(Extracted data Opens)
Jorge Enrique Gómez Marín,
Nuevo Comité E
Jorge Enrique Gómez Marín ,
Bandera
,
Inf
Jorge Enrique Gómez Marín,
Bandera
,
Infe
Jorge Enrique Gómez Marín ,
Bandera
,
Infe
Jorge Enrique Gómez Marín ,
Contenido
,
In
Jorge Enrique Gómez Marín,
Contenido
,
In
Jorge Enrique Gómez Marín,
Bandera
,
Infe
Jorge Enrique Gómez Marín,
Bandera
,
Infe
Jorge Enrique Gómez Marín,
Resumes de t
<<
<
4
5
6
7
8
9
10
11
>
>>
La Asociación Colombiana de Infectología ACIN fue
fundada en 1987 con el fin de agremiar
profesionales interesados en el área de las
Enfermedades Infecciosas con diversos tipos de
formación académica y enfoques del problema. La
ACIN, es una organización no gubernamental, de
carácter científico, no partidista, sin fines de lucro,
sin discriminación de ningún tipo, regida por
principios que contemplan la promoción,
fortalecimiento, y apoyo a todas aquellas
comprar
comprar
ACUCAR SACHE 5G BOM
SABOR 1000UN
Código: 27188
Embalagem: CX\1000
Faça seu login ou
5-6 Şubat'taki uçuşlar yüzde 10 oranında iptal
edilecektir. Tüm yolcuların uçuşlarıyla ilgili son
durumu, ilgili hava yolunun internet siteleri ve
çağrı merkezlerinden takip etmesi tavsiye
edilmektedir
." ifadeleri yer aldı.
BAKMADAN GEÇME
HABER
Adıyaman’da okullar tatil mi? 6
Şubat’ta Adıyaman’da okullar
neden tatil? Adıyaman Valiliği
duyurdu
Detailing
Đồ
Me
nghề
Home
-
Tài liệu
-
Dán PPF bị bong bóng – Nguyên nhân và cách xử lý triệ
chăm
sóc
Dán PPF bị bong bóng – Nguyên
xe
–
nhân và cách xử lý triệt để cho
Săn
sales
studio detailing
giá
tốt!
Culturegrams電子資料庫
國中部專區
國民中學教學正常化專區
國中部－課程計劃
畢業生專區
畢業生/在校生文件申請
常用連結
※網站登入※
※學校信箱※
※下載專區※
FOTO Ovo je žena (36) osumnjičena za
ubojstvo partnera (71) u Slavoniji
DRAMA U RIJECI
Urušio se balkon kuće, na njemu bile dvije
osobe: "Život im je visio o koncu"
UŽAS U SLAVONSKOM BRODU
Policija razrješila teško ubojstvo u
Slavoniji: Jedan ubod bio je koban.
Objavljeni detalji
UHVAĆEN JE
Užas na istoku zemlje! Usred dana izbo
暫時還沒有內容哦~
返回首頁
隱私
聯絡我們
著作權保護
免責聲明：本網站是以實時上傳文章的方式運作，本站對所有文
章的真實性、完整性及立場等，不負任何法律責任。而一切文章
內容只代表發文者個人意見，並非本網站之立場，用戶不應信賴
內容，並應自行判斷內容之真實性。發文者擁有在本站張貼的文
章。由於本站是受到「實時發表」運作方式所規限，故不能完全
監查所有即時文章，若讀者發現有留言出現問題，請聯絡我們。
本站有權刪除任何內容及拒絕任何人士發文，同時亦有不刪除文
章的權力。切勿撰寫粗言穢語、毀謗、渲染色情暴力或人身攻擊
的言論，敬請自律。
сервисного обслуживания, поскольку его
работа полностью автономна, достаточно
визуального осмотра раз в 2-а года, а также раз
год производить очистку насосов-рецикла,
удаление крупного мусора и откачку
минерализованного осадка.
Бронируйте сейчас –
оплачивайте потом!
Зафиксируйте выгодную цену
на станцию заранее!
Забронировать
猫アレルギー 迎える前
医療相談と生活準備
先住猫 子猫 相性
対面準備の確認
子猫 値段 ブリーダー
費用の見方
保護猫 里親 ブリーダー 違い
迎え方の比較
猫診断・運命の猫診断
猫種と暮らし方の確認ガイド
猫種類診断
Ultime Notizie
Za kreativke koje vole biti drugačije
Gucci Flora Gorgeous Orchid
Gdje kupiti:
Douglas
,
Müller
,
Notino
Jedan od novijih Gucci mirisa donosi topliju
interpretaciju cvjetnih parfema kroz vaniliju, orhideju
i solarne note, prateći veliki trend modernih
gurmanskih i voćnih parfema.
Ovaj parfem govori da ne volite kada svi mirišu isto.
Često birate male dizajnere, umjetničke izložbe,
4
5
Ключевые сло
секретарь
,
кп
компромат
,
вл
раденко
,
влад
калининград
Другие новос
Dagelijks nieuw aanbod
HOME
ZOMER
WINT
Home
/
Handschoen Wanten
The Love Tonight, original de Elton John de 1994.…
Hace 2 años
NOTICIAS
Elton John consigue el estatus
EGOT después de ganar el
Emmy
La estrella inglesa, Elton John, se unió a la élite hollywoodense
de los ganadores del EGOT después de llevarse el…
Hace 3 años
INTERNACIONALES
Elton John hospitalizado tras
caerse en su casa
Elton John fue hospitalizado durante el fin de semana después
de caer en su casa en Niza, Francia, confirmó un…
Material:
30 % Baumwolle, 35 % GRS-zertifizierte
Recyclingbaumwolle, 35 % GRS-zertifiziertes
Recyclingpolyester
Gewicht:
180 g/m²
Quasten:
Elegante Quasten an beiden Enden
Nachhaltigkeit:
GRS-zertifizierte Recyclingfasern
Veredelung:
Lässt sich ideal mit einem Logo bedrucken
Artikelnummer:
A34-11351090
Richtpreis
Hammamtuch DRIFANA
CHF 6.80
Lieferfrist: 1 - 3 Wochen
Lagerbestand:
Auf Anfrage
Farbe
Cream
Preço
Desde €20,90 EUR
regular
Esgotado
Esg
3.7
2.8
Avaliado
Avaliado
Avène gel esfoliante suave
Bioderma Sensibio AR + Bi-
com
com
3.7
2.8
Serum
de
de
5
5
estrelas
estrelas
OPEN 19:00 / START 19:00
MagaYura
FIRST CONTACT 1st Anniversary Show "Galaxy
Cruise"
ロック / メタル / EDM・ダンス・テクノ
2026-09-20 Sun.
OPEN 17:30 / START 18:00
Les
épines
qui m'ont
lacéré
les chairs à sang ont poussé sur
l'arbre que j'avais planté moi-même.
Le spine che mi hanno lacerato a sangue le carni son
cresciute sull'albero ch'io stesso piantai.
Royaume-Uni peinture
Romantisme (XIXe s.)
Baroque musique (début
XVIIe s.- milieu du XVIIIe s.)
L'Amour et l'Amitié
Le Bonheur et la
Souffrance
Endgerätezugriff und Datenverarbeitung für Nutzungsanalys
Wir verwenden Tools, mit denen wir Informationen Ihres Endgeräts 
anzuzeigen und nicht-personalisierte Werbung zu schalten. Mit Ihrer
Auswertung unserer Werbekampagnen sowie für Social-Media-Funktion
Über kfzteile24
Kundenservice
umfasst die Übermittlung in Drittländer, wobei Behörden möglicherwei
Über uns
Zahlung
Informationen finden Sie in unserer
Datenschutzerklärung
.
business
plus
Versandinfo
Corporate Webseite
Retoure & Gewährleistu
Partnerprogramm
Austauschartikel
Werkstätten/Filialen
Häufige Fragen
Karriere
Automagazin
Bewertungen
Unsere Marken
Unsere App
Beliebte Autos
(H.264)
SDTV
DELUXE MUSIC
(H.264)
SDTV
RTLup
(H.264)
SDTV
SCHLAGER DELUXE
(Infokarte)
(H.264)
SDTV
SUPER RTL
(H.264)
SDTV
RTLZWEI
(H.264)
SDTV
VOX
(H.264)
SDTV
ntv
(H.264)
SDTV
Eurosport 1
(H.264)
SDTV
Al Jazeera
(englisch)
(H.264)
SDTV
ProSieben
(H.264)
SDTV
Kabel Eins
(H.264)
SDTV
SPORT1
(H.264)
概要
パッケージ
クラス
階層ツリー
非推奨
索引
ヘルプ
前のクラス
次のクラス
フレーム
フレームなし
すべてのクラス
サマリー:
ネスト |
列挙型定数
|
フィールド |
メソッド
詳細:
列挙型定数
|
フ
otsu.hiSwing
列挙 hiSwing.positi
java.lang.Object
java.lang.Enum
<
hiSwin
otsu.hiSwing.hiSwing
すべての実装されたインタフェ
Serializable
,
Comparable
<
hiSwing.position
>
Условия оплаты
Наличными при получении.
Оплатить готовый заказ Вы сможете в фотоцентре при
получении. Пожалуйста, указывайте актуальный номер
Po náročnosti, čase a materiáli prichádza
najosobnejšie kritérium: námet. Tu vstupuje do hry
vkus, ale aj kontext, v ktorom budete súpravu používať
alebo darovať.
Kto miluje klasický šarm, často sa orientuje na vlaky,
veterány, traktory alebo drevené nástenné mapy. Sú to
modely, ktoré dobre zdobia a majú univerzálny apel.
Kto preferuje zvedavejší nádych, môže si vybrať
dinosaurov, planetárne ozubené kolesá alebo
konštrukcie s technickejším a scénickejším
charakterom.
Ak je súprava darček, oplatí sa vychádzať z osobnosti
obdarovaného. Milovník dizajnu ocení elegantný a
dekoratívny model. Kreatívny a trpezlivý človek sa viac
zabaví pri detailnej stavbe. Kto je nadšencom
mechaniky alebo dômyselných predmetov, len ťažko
(Extracted data Closes)
Print the lines above from the one with "ACIN, es una" through the one with "Faça seu login ou", both included, exactly as written and nothing more.

# Reply to the task
ACIN, es una organización no gubernamental, de
carácter científico, no partidista, sin fines de lucro,
sin discriminación de ningún tipo, regida por
principios que contemplan la promoción,
fortalecimiento, y apoyo a todas aquellas
comprar
comprar
ACUCAR SACHE 5G BOM
SABOR 1000UN
Código: 27188
Embalagem: CX\1000
Faça seu login ou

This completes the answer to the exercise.